HIGHLAND PARK, Ill. — The man accused of killing seven people at a Fourth of July parade confessed in detail to the shooting — and revealed that he had considered a second attack, authorities said Wednesday.
Robert “Bobby” E. Crimo III, 21, has been charged with seven counts of first-degree murder, and will likely face many more counts stemming from the dozens wounded and injured during Monday's carnage in this upscale Chicago suburb.
"He went into details about what he had done. He admitted to what he had done," Lake County State’s Attorney Eric Rinehart told reporters outside of the county courthouse. "We don't want to speculate on motives right now."
Crimo made the confession in a voluntary statement after being reminded of his right to remain silent, officials said.
After fleeing Highland Park, Crimo ended up in Madison, Wisconsin, and came upon a Fourth of July event there, said Chris Covelli, a spokesman for the Lake County Major Crime Task Force.
He briefly thought about unleashing an attack in that city as well, according to the official.
“We don’t have information to suggest that he planned on driving to Madison, initially, to commit another attack,” Covelli said. “We do believe that he was driving around (after) the first attack and saw the celebration.”
Covelli didn't say what particular event Crimo considered attacking. There were a number of festivals and fireworks shows happening in and around the famed college town Monday.
The defendant dropped his cellphone in Middleton, just outside Madison, and it's been recovered, authorities said.

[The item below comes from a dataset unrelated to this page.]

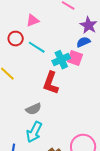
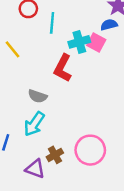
cyan line: (37, 47) -> (52, 23), turned 54
gray semicircle: (34, 109) -> (38, 96), turned 35

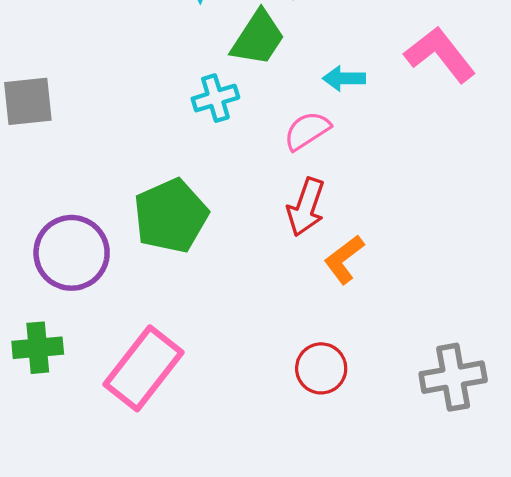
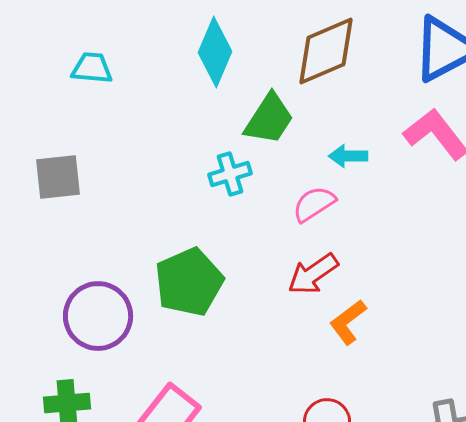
red arrow: (306, 207) -> (313, 274), turned 36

Asked what might have stopped him from attacking Madison, Covelli said, “Indications are that he hadn't put enough thought or research into that.”
The FBI asked Madison police to assemble their SWAT unit at about 5 p.m. Monday, believing Crimo could be nearby, city police chief Shon Barnes said.
Crimo was taken into custody at about 6:30 p.m. in North Chicago, Illinois, and Madison SWAT was never deployed.
"We will never know for certain what stopped him but I am thankful that no innocent lives were taken from our city," Barnes told reporters in Madison.
City police are cooperating with the FBI, looking for surveillance cameras that could piece together a timeline of Crimo's movements in Madison.
At this point it's completely unknown, as Barnes added: "We were not aware of his intentions in the city (of Madison) until this morning."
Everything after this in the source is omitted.